- Date(s)
- April 28, 2022
- Location
- The Moot Court and online
- Time
- 17:30 - 19:00
- Price
- Free of charge
This lecture will address legal questions which arise in our digital age relating to democracy, elections and the right to freedom of expression as guaranteed under the European Convention of Human Rights. Judge O'Leary will explore whether and where there may be gaps in the existing Strasbourg case-law when it comes to the type of electoral and expression questions which now arise and whether some of the underlying principles which have informed some Strasbourg case-law on Article 10 to date might be ripe for reconsideration.
Síofra O'Leary is the Judge elected in respect of Ireland at the European Court of Human Rights. Appointed in 2015, she has served as the President of the Fifth Section since January 2020 and as the Vice-President of the Court since January 2022.
Prior to joining the European Court of Human Rights, Judge O’Leary worked for almost two decades at the Court of Justice of the European Union in judicial and administrative capacities.
In parallel to her work at both European courts, Judge O’Leary is a Visiting Professor at the College of Europe in Bruges where she has taught LLM courses on EU law and the individual, EU Social Law and Policy, as well as participating in an annual judicial workshop. She served on the Editorial Board of the Common Market Law Review and is now a member of both its Advisory Board and the Board of the Irish Centre for European Law and a member of the Society of Legal Scholars. In 2016 she was elected an Honorary Bencher of the Honorable Society of King’s Inns.

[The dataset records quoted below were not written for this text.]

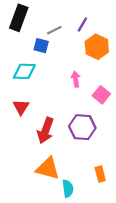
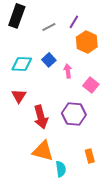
blue square: (41, 46) -> (49, 60), moved, turned 32
red arrow: (46, 130) -> (41, 117), turned -35

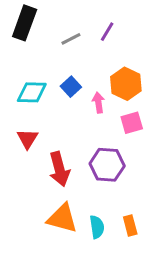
orange hexagon: (87, 42) -> (126, 84), moved
pink square: (91, 85) -> (132, 123), turned 35
cyan semicircle: (61, 169) -> (97, 227), moved

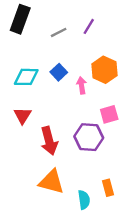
pink square: (132, 123) -> (109, 114), moved
cyan semicircle: (97, 227) -> (84, 200), moved

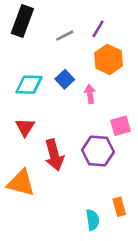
orange hexagon: (104, 70) -> (109, 59), moved
orange triangle: (51, 182) -> (21, 183), moved

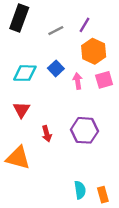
pink square: (120, 126) -> (104, 80), moved
red arrow: (54, 155) -> (47, 134), size x0.6
orange rectangle: (119, 207) -> (103, 195), moved

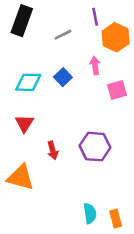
purple line: (85, 25) -> (95, 17), moved, turned -42
orange hexagon: (94, 51) -> (116, 37), moved
pink arrow: (78, 81) -> (95, 66), moved

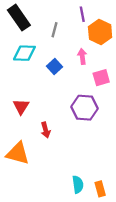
black rectangle: (22, 21) -> (19, 18), turned -55
gray line: (63, 35) -> (54, 30), turned -48
cyan diamond: (28, 82) -> (24, 53), moved
purple hexagon: (95, 147) -> (85, 108), moved

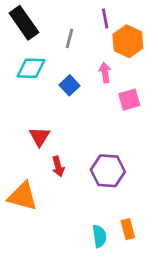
red triangle: (21, 107) -> (40, 137), moved
purple hexagon: (85, 108) -> (108, 171), moved
orange rectangle: (100, 189) -> (128, 229), moved

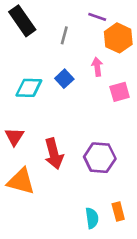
purple line: (105, 18) -> (97, 17), turned -60
cyan diamond: (31, 68) -> (29, 88), moved
red triangle: (40, 137) -> (14, 137), moved
red arrow: (58, 166) -> (54, 154), size x1.6

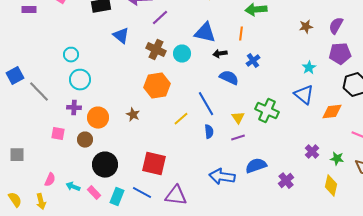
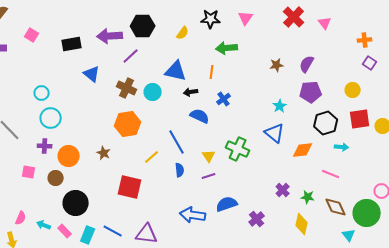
red square: (154, 164) -> (130, 187), moved

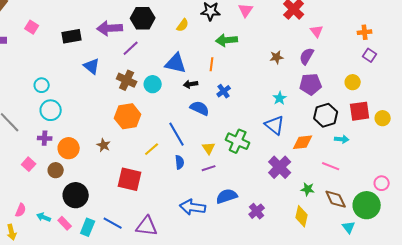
pink triangle: (325, 23) -> (317, 31), moved
pink square: (29, 172) -> (29, 164), turned 32
purple cross: (283, 190) -> (280, 167), moved, size x1.6

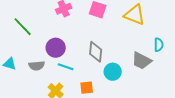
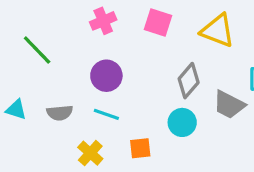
purple circle: (56, 48) -> (106, 76), moved
gray diamond: (96, 52) -> (189, 81), moved, turned 35

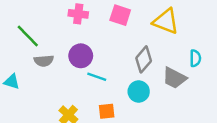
pink cross: (103, 21) -> (78, 14), turned 30
gray semicircle: (60, 113) -> (44, 61), moved
cyan line: (106, 114) -> (97, 77), moved

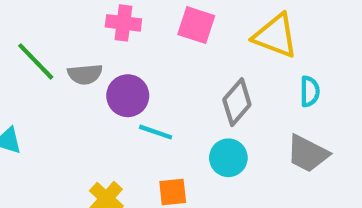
cyan semicircle: (195, 58) -> (310, 91), moved
gray semicircle: (44, 61) -> (85, 74), moved
gray trapezoid: (174, 78) -> (308, 153), moved

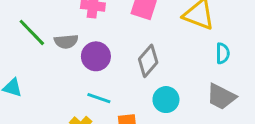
gray diamond: (237, 102) -> (148, 61), moved
cyan line: (156, 132) -> (99, 98), moved

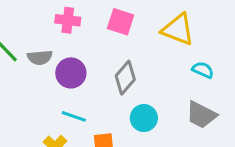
cyan semicircle: (223, 53) -> (203, 70), turned -66

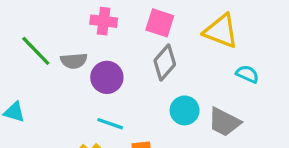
gray diamond: (125, 78) -> (165, 62), moved
gray trapezoid: (201, 115) -> (224, 122), moved
cyan circle: (144, 118) -> (185, 110), moved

A graduate of University College Dublin (BCL) and a postgraduate of the European University Institute (PhD), Judge O’Leary was previously the Assistant Director for the Centre of European Legal Studies at the University of Cambridge, a Fellow of Emmanuel College, a Visiting Fellow at the Faculty of Law, University College Dublin, a Postdoctoral Fellow at the University of Cádiz, Spain and a Research Associate at the Institute for Public Policy Research in London. She is the author of two books entitled The Evolving Concept of Community Citizenship (Kluwer, 1996) and Employment Law at the European Court of Justice (Hart Publishing, 2001) and has published extensively in academic journals and legal monographs on the protection of fundamental rights in EU law and under the ECHR, EU employment law, the free movement of persons and services and EU citizenship generally.